Stored data entries:
---
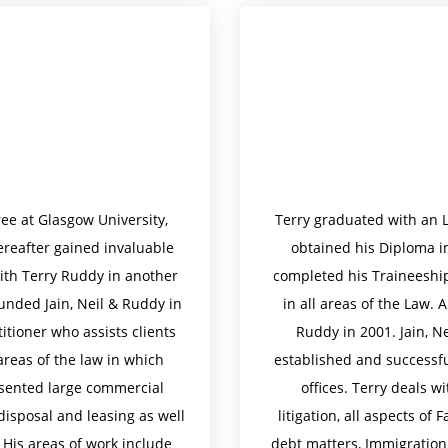
ee at Glasgow University,
Terry graduated with an 
reafter gained invaluable
obtained his Diploma in
ith Terry Ruddy in another
completed his Traineeship
unded Jain, Neil & Ruddy in
in all areas of the Law. 
itioner who assists clients
Ruddy in 2001. Jain, N
areas of the law in which
established and successf
esented large commercial
offices. Terry deals wi
 disposal and leasing as well
litigation, all aspects of
. His areas of work include
debt matters, Immigration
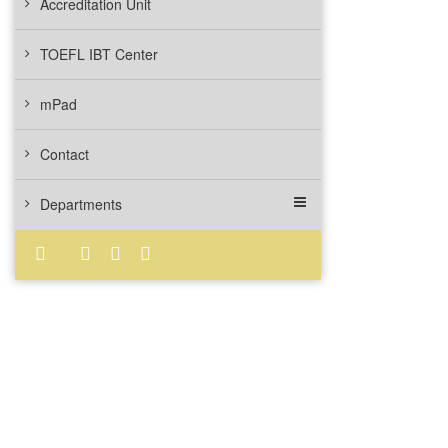
Accreditation Unit
TOEFL IBT Center
mPad
Contact
Departments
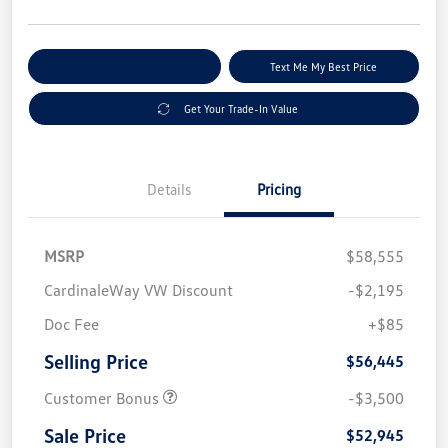
Explore Payment Options
Text Me My Best Price
Get Your Trade-In Value
Details
Pricing
MSRP
$58,555
CardinaleWay VW Discount
-$2,195
Doc Fee
+$85
Selling Price
$56,445
Customer Bonus
-$3,500
Sale Price
$52,945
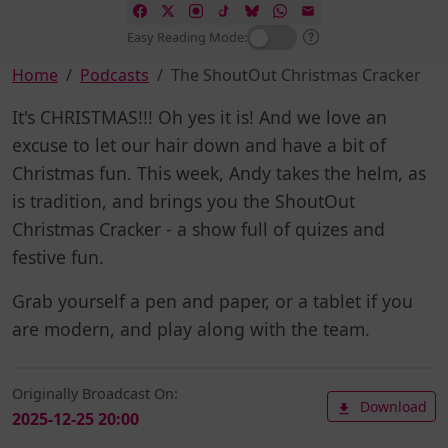
Easy Reading Mode:
Home
Podcasts
The ShoutOut Christmas Cracker
It's CHRISTMAS!!! Oh yes it is! And we love an
excuse to let our hair down and have a bit of
Christmas fun. This week, Andy takes the helm, as
is tradition, and brings you the ShoutOut
Christmas Cracker - a show full of quizes and
festive fun.
Grab yourself a pen and paper, or a tablet if you
are modern, and play along with the team.
Originally Broadcast On:
Download
2025-12-25 20:00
---
■ **Task to complete**
Produce the data again character for character, with the images left out.

■ **Exercise answer**
ee at Glasgow University,
Terry graduated with an 
reafter gained invaluable
obtained his Diploma in
ith Terry Ruddy in another
completed his Traineeship
unded Jain, Neil & Ruddy in
in all areas of the Law. 
itioner who assists clients
Ruddy in 2001. Jain, N
areas of the law in which
established and successf
esented large commercial
offices. Terry deals wi
 disposal and leasing as well
litigation, all aspects of
. His areas of work include
debt matters, Immigration
Accreditation Unit
TOEFL IBT Center
mPad
Contact
Departments
Explore Payment Options
Text Me My Best Price
Get Your Trade-In Value
Details
Pricing
MSRP
$58,555
CardinaleWay VW Discount
-$2,195
Doc Fee
+$85
Selling Price
$56,445
Customer Bonus
-$3,500
Sale Price
$52,945
Easy Reading Mode:
Home
Podcasts
The ShoutOut Christmas Cracker
It's CHRISTMAS!!! Oh yes it is! And we love an
excuse to let our hair down and have a bit of
Christmas fun. This week, Andy takes the helm, as
is tradition, and brings you the ShoutOut
Christmas Cracker - a show full of quizes and
festive fun.
Grab yourself a pen and paper, or a tablet if you
are modern, and play along with the team.
Originally Broadcast On:
Download
2025-12-25 20:00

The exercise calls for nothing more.